(Raw data begins)

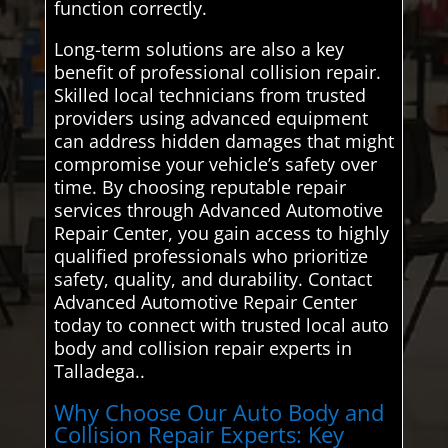
function correctly.
Long-term solutions are also a key
benefit of professional collision repair.
Skilled local technicians from trusted
providers using advanced equipment
can address hidden damages that might
compromise your vehicle’s safety over
time. By choosing reputable repair
services through Advanced Automotive
Repair Center, you gain access to highly
qualified professionals who prioritize
safety, quality, and durability. Contact
Advanced Automotive Repair Center
today to connect with trusted local auto
body and collision repair experts in
Talladega..
Why Choose Our Auto Body and
Collision Repair Experts: Key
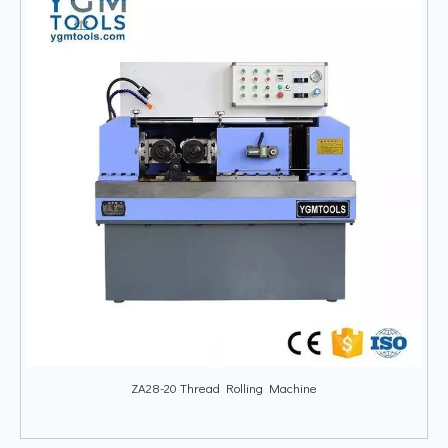
ZA28-20 Thread Rolling Machine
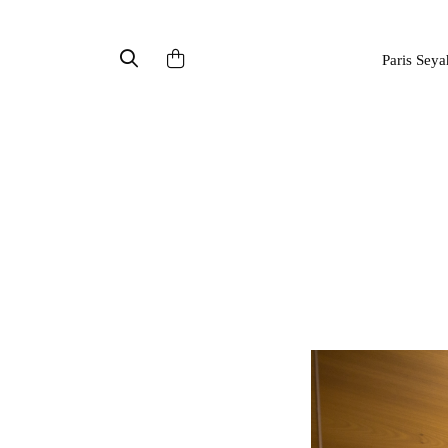
Paris Seya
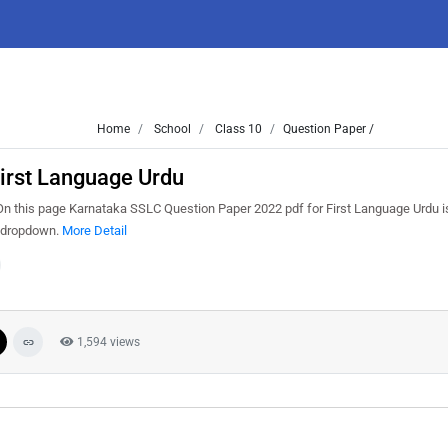
Home
School
Class 10
Question Paper /
irst Language Urdu
 this page Karnataka SSLC Question Paper 2022 pdf for First Language Urdu is
m dropdown.
More Detail
1,594 views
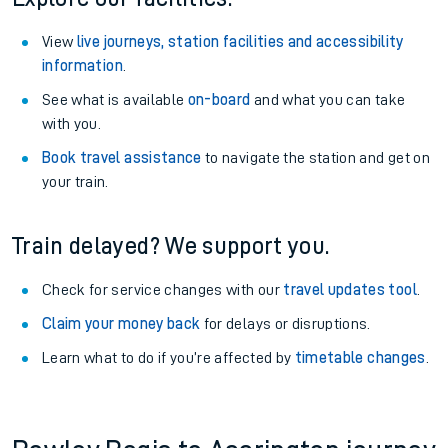
View
live journeys, station facilities and accessibility
information
.
See what is available
on-board
and what you can take
with you.
Book travel assistance
to navigate the station and get on
your train.
Train delayed? We support you.
Check for service changes with our
travel updates tool
.
Claim your money back
for delays or disruptions.
Learn what to do if you’re affected by
timetable changes
.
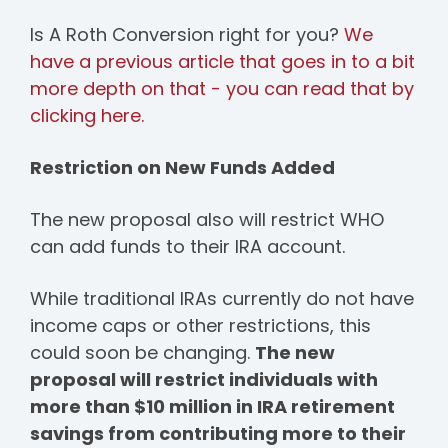
Is A Roth Conversion right for you?
We
have a previous article that goes in to a bit
more depth on that - you can read that by
clicking here.
Restriction on New Funds Added
The new proposal also will restrict WHO
can add funds to their IRA account.
While traditional IRAs currently do not have
income caps or other restrictions, this
could soon be changing.
The new
proposal will restrict individuals with
more than $10 million in IRA retirement
savings from contributing more to their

(Raw data ends)

[Exercise details]: Go through the data and count each line that has the word "have", then give the total alone.

[Result of this task]: 2